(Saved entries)
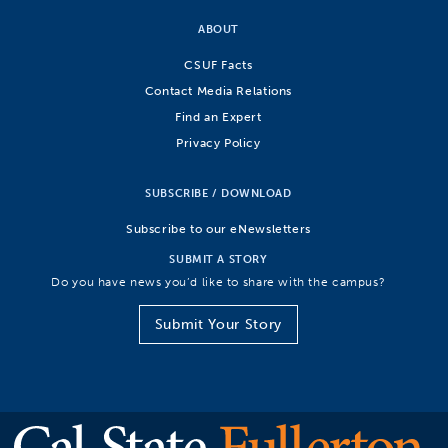
ABOUT
CSUF Facts
Contact Media Relations
Find an Expert
Privacy Policy
SUBSCRIBE / DOWNLOAD
Subscribe to our eNewsletters
SUBMIT A STORY
Do you have news you’d like to share with the campus?
Submit Your Story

EXERCISE BRIEF: Repeat, exactly as they stand, the line that contains "Do you have" and all the lines after it in the data above.

ANSWER TO THE EXERCISE:
Do you have news you’d like to share with the campus?
Submit Your Story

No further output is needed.